Look in the material below for the line with "monétaire à leur profit : ils la produisent" and the line with "outil de propagande.", then set down exactly those two lines and all lines between, nothing more.

Data shown
=== Begin Enclosure ===
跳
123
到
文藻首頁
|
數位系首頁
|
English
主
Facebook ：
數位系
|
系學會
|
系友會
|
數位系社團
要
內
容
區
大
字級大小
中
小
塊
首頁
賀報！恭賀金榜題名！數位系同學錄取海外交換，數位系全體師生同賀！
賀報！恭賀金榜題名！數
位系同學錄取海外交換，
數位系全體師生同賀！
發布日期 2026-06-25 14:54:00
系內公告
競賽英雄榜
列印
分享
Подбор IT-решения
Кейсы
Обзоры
=== End Enclosure ===
=== Begin Enclosure ===
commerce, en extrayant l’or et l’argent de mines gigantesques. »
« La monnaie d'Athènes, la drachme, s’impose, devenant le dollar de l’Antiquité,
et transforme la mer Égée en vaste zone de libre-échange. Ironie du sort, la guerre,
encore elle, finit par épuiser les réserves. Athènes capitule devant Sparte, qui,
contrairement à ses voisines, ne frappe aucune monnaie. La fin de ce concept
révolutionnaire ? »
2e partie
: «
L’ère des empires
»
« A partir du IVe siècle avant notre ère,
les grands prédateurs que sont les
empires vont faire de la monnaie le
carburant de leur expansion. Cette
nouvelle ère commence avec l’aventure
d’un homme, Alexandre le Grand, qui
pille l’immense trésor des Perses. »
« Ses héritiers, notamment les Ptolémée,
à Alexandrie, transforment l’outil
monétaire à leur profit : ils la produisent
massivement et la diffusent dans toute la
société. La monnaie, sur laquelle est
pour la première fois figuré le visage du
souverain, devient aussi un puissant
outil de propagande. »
=== End Enclosure ===
=== Begin Enclosure ===
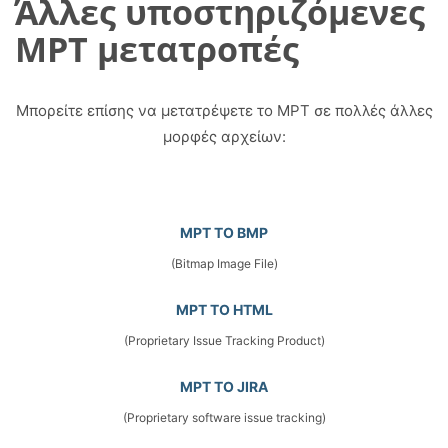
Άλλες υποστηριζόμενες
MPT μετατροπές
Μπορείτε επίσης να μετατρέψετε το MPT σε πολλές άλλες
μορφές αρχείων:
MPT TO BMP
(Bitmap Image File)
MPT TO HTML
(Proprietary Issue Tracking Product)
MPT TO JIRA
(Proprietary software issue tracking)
=== End Enclosure ===
Exercise output
monétaire à leur profit : ils la produisent
massivement et la diffusent dans toute la
société. La monnaie, sur laquelle est
pour la première fois figuré le visage du
souverain, devient aussi un puissant
outil de propagande. »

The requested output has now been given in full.